### Work instructions
Give back the listing in full and exactly, leaving out the images.

### Information supplied
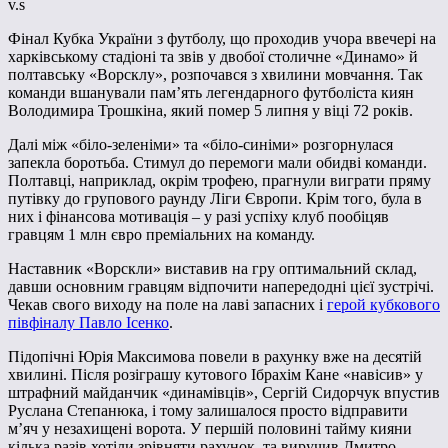
v.s
Фінал Кубка України з футболу, що проходив учора ввечері на
харківському стадіоні та звів у двобої столичне «Динамо» й
полтавську «Ворсклу», розпочався з хвилини мовчання. Так
команди вшанували пам’ять легендарного футболіста киян
Володимира Трошкіна, який помер 5 липня у віці 72 років.
Далі між «біло-зеленіми» та «біло-синіми» розгорнулася
запекла боротьба. Стимул до перемоги мали обидві команди.
Полтавці, наприклад, окрім трофею, прагнули виграти пряму
путівку до групового раунду Ліги Європи. Крім того, була в
них і фінансова мотивація – у разі успіху клуб пообіцяв
гравцям 1 млн євро преміальних на команду.
Наставник «Ворскли» виставив на гру оптимальний склад,
давши основним гравцям відпочити напередодні цієї зустрічі.
Чекав свого виходу на поле на лаві запасних і
герой кубкового
півфіналу Павло Ісенко
.
Підопічні Юрія Максимова повели в рахунку вже на десятій
хвилині. Після розіграшу кутового Ібрахім Кане «навісив» у
штрафний майданчик «динамівців», Сергій Сидорчук впустив
Руслана Степанюка, і тому залишалося просто відправити
м’яч у незахищені ворота. У першій половині тайму кияни
кілька разів хотіли зрівняти рахунок, та виручив Дмитро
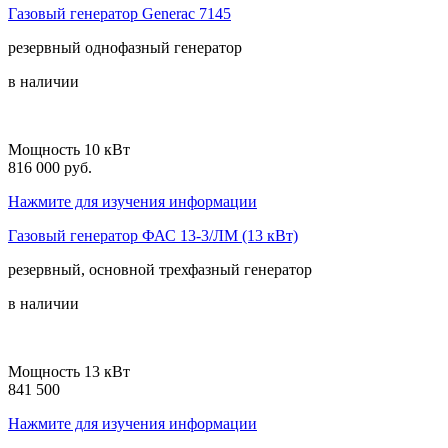
Газовый генератор Generac 7145
резервный
однофазный
генератор
в наличии
Мощность 10 кВт
816 000 руб.
Нажмите для изучения информации
Газовый генератор ФАС 13-3/ЛМ (13 кВт)
резервный, основной
трехфазный
генератор
в наличии
Мощность 13 кВт
841 500
Нажмите для изучения информации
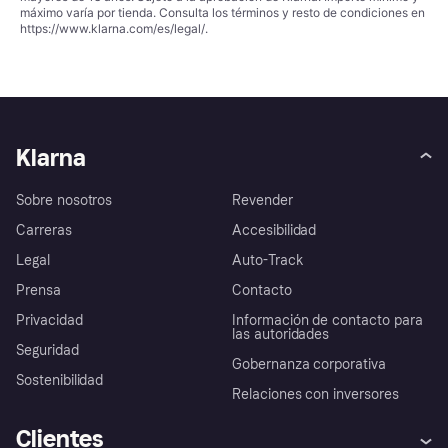
máximo varía por tienda. Consulta los términos y resto de condiciones en
https://www.klarna.com/es/legal/
.
Klarna
Sobre nosotros
Revender
Carreras
Accesibilidad
Legal
Auto-Track
Prensa
Contacto
Privacidad
Información de contacto para
las autoridades
Seguridad
Gobernanza corporativa
Sostenibilidad
Relaciones con inversores
Clientes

### Task response
v.s
Фінал Кубка України з футболу, що проходив учора ввечері на
харківському стадіоні та звів у двобої столичне «Динамо» й
полтавську «Ворсклу», розпочався з хвилини мовчання. Так
команди вшанували пам’ять легендарного футболіста киян
Володимира Трошкіна, який помер 5 липня у віці 72 років.
Далі між «біло-зеленіми» та «біло-синіми» розгорнулася
запекла боротьба. Стимул до перемоги мали обидві команди.
Полтавці, наприклад, окрім трофею, прагнули виграти пряму
путівку до групового раунду Ліги Європи. Крім того, була в
них і фінансова мотивація – у разі успіху клуб пообіцяв
гравцям 1 млн євро преміальних на команду.
Наставник «Ворскли» виставив на гру оптимальний склад,
давши основним гравцям відпочити напередодні цієї зустрічі.
Чекав свого виходу на поле на лаві запасних і
герой кубкового
півфіналу Павло Ісенко
.
Підопічні Юрія Максимова повели в рахунку вже на десятій
хвилині. Після розіграшу кутового Ібрахім Кане «навісив» у
штрафний майданчик «динамівців», Сергій Сидорчук впустив
Руслана Степанюка, і тому залишалося просто відправити
м’яч у незахищені ворота. У першій половині тайму кияни
кілька разів хотіли зрівняти рахунок, та виручив Дмитро
Газовый генератор Generac 7145
резервный
однофазный
генератор
в наличии
Мощность 10 кВт
816 000 руб.
Нажмите для изучения информации
Газовый генератор ФАС 13-3/ЛМ (13 кВт)
резервный, основной
трехфазный
генератор
в наличии
Мощность 13 кВт
841 500
Нажмите для изучения информации
máximo varía por tienda. Consulta los términos y resto de condiciones en
https://www.klarna.com/es/legal/
.
Klarna
Sobre nosotros
Revender
Carreras
Accesibilidad
Legal
Auto-Track
Prensa
Contacto
Privacidad
Información de contacto para
las autoridades
Seguridad
Gobernanza corporativa
Sostenibilidad
Relaciones con inversores
Clientes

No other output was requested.